Well that was a day. Life has its bad and relatively good moments. The most important thing is that we got news that someone close to the family died this morning. He is the brother of my youngest daughters boyfriend. It is terrible to lose anyone but to lose a brother only slightly older than yourself is a dreadful thing. Being in the situation that we are we have few options to be supportive, we just have to trust them to look after each other and bed themselves. The isolation in this sense is all the more difficult to deal with and feels like true isolation. Of course, we send flowers and a card but somehow it never feels enough, and isn’t.

I sort out my morning injection, have breakfast and then head for the garden shed to write my daily letter. I get half way through a letter and I check my e-mails and to my surprise both Sainsburys and Tesco are offering my a priority delivery slot now that the government has shared their “Shielded” list with them. I immediately get on the web and try to get a Sainsburys slot as that is where we usually go. Could I get a slot, could I buggery, no matter how I tried? Sainsburys had filled the coming week and not released the following two weeks. So I try my luck at Tesco. Not a problem at all. Straight in, I fill my basket, get a slot for Monday and we are a family that can eat and order food for the foreseeable future. So given the ease of Tesco’s I should not think that we will return to Sainsburys any time soon.

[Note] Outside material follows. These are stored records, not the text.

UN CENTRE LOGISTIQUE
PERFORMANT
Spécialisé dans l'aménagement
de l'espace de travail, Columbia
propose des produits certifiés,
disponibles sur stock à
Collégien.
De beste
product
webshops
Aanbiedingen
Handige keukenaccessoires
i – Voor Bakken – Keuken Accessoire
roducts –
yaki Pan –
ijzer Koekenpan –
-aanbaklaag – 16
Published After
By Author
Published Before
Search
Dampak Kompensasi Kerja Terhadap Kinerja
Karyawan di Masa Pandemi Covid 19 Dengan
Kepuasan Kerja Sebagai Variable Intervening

In the midst of this I get a letter from the DVT clinic telling when my appointment is going to be and telling me that it will be a virtual consultation. So on a Thursday later in April I will get a call from a consultant who will divine my wellbeing or lack of it over the phone. I will try and be helpful by measuring my calves beforehand and by that time my weight training may have kicked in.

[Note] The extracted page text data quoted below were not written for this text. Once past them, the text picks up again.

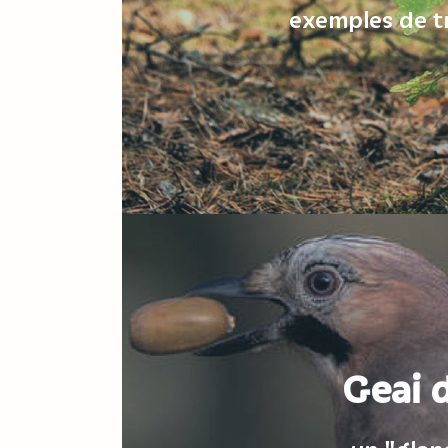
exemples de tr
Geai 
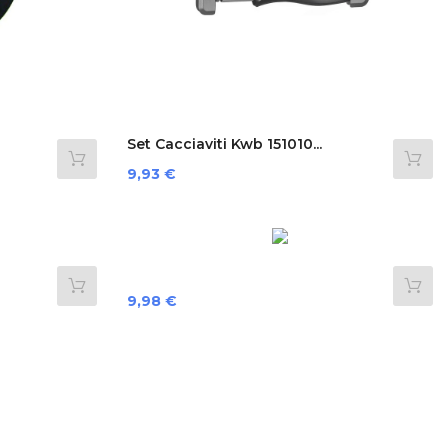
Set Cacciaviti Kwb 151010...
Preis
9,93 €
Preis
9,98 €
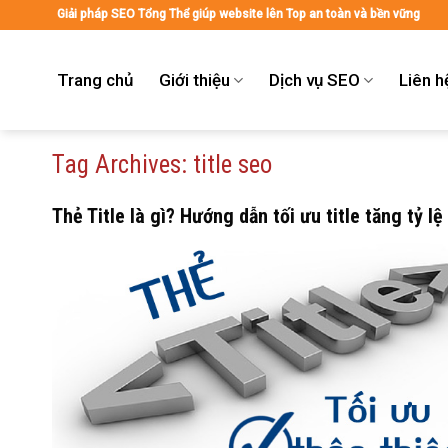
Skip
Giải pháp SEO Tổng Thể giúp website lên Top an toàn và bền vững
to
content
Trang chủ
Giới thiệu
Dịch vụ SEO
Liên h
Tag Archives:
title seo
Thẻ Title là gì? Hướng dẫn tối ưu title tăng tỷ l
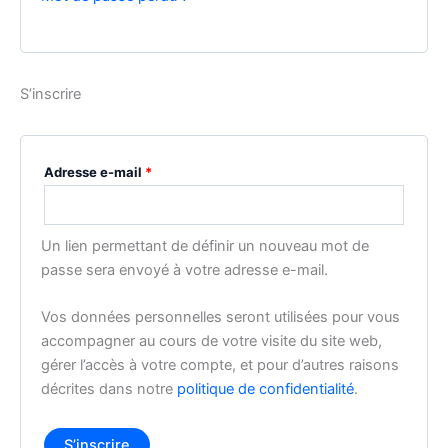
S’inscrire
Obligatoire
Adresse e-mail
*
Un lien permettant de définir un nouveau mot de
passe sera envoyé à votre adresse e-mail.
Vos données personnelles seront utilisées pour vous
accompagner au cours de votre visite du site web,
gérer l’accès à votre compte, et pour d’autres raisons
décrites dans notre
politique de confidentialité
.
S’inscrire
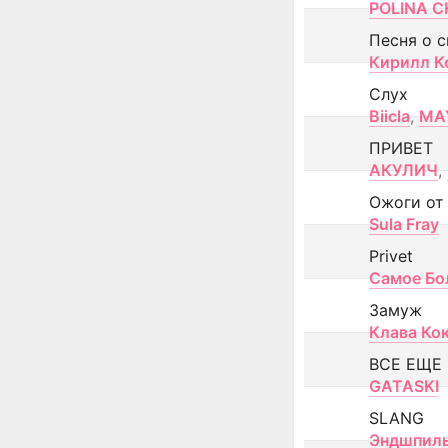
POLINA CH
Песня о 
Кирилл К
Слух
Biicla
,
MA
ПРИВЕТ
АКУЛИЧ
,
Ожоги от
Sula Fray
Privet
Самое Бо
Замуж
Клава Ко
ВСЕ ЕЩЕ
GATASKI
SLANG
Эндшпил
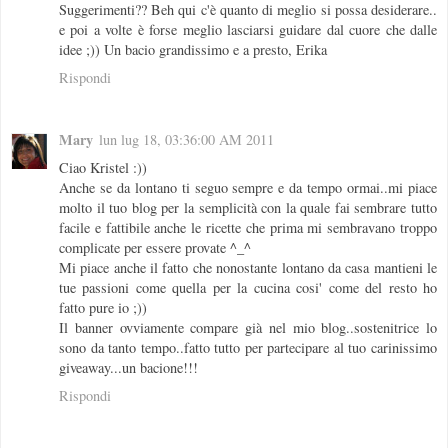
Suggerimenti?? Beh qui c'è quanto di meglio si possa desiderare..
e poi a volte è forse meglio lasciarsi guidare dal cuore che dalle
idee ;)) Un bacio grandissimo e a presto, Erika
Rispondi
Mary
lun lug 18, 03:36:00 AM 2011
Ciao Kristel :))
Anche se da lontano ti seguo sempre e da tempo ormai..mi piace
molto il tuo blog per la semplicità con la quale fai sembrare tutto
facile e fattibile anche le ricette che prima mi sembravano troppo
complicate per essere provate ^_^
Mi piace anche il fatto che nonostante lontano da casa mantieni le
tue passioni come quella per la cucina cosi' come del resto ho
fatto pure io ;))
Il banner ovviamente compare già nel mio blog..sostenitrice lo
sono da tanto tempo..fatto tutto per partecipare al tuo carinissimo
giveaway...un bacione!!!
Rispondi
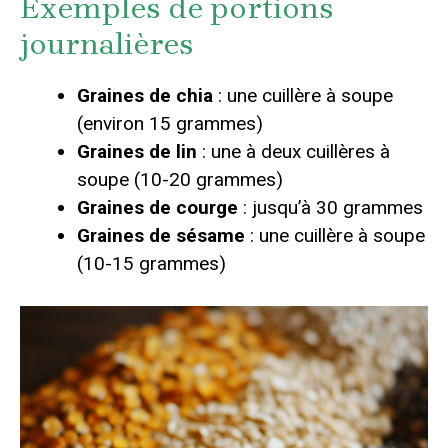
Exemples de portions
journalières
Graines de chia
: une cuillère à soupe
(environ 15 grammes)
Graines de lin
: une à deux cuillères à
soupe (10-20 grammes)
Graines de courge
: jusqu’à 30 grammes
Graines de sésame
: une cuillère à soupe
(10-15 grammes)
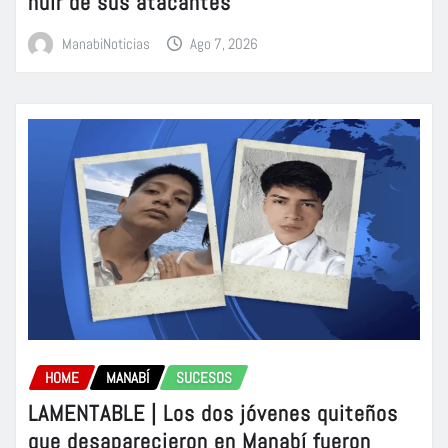
huir de sus atacantes
ManabiNoticias
Ago 7, 2026
HOME
MANABÍ
SUCESOS
LAMENTABLE | Los dos jóvenes quiteños
que desaparecieron en Manabí fueron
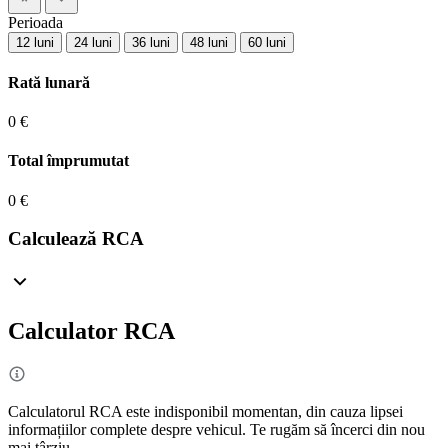
Perioada
12 luni
24 luni
36 luni
48 luni
60 luni
Rată lunară
0 €
Total împrumutat
0 €
Calculează RCA
Calculator RCA
Calculatorul RCA este indisponibil momentan, din cauza lipsei
informațiilor complete despre vehicul. Te rugăm să încerci din nou
mai târziu.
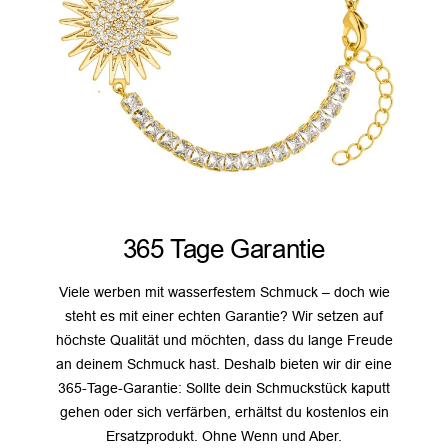
365 Tage Garantie
Viele werben mit wasserfestem Schmuck – doch wie
steht es mit einer echten Garantie? Wir setzen auf
höchste Qualität und möchten, dass du lange Freude
an deinem Schmuck hast. Deshalb bieten wir dir eine
365-Tage-Garantie: Sollte dein Schmuckstück kaputt
gehen oder sich verfärben, erhältst du kostenlos ein
Ersatzprodukt. Ohne Wenn und Aber.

With that small victory under my belt I return to my letter writing. I find I can write letters only for a limited period before they start to sound like idle gossip on a front door step between two people who are being polite but cannot stand each other really. It degenerates into mundane mumbling about the weather, the cost of soap powder and the state of Mrs X hair since she went blonde. So I stop and route out my weight lifting bars from the dark depths of the garage. The collars are rusted and need WD40 to free them. I strip them down and wire wool the rust off the bars and then wash and dry the collars before storing them in the garden shed to keep them dry. The weight are plastic coated and need just a wash and will not rust. All I need now is a new weights bench so I start to surf the net. I find the perfect bench but it cannot be delivered until July!!! I try several outlets and they are either out of stock or cannot deliver now. It is very frustrating but I shall surf deeper and be successful in the end. This is all in preparation for mem to start training again once I reach the 28 day mark of my DVT. I am supposedly able to start to train again after four weeks of self-stabbing. I need to strengthen my upper body and try to build core strength to combat the longer-term damage to my spine inflicted by the cancer. Ultimately if my back goes, I might become upper body dependent, so seriously starting now is a good idea and I have 10 weeks of house arrest to do it in, so with luck I can make a good start.

Time to rest for a while, close the temporary greenhouse and retreat to the house for tea. So the evening begins and I continue my hunt for a weights bench before settling down to watch Joker. Joachim Phoenix is just brilliant in this dark and cleverly layered film. So its blog time and a time to reflect on the day.